3 Contoh Perilaku Self Sabotage yang Biasanya Terjadi pada Seseorang yang Cenderung Tampak Mengurung Diri

Ilustrasi contoh perilaku self sabotage yang biasanya terjadi pada seseorang/freepik.com

JawaPos.com - Para ahli di bidang kesehatan mental telah mengamati bahwa banyak orang secara tidak sadar terjebak dalam perilaku sabotase diri. Pola ini bisa muncul dalam berbagai bentuk, dan sering kali menjadi penghalang terbesar untuk mencapai tujuan hidup atau meraih kebahagiaan.

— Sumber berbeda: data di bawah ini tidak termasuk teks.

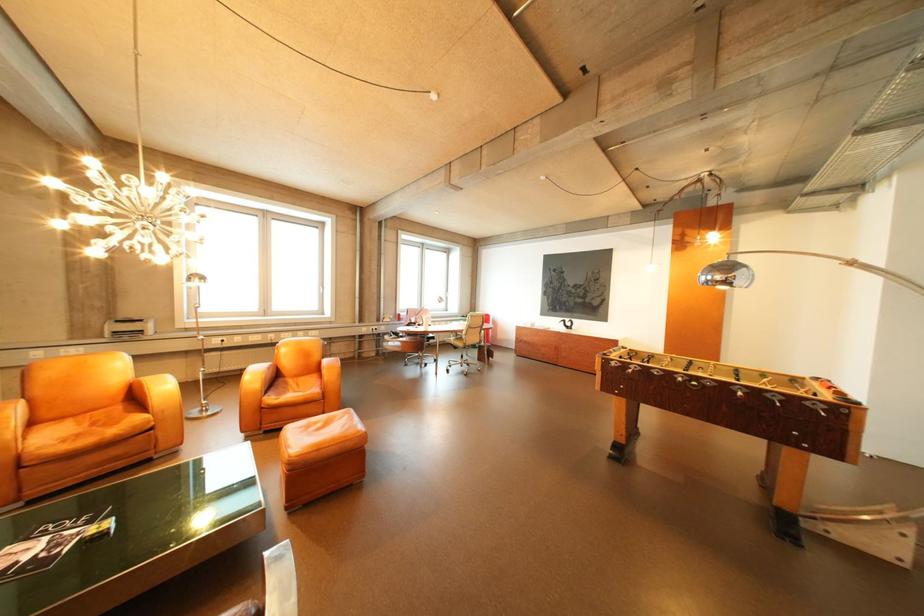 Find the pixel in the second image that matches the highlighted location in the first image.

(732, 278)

Beberapa contoh yang paling umum meliputi menunda-nunda, meremehkan diri sendiri, takut mengambil keputusan penting, atau bahkan menarik diri ketima sedang berada di ambang kesuksesan. Semua perilaku ini seringkali berakar terhadap ketakutan, rasa tidak percaya diri, atau trauma masa lalu yang belum disadari sepenuhnya.

Dengan memahami pola-pola sabotase ini, kita dapat mulai mengenali sinyal-sinyalnya dalam diri sendiri dan mengambil langkah guna mengatasinya. Mengutip Very Well Mind, berikut ini beberapa contoh perilaku self sabotage yang biasanya terjadi pada seseorang yang cenderung tampak mengurung diri.

1. Penundaan

Salah satu bentuk sabotase diri yang paling umum adalah kebiasaan menunda-nunda. Meski tampak sepele, perilaku ini sebenarnya bisa menjadi sinyal bahwa seseorang sedang berjuang dengan rasa takut takut gagal, takut mengecewakan orang lain, bahkan takut berhasil. Dengan menunda pekerjaan atau keputusan penting, seseorang secara tidak langsung mengirimkan pesan bahwa dirinya belum siap.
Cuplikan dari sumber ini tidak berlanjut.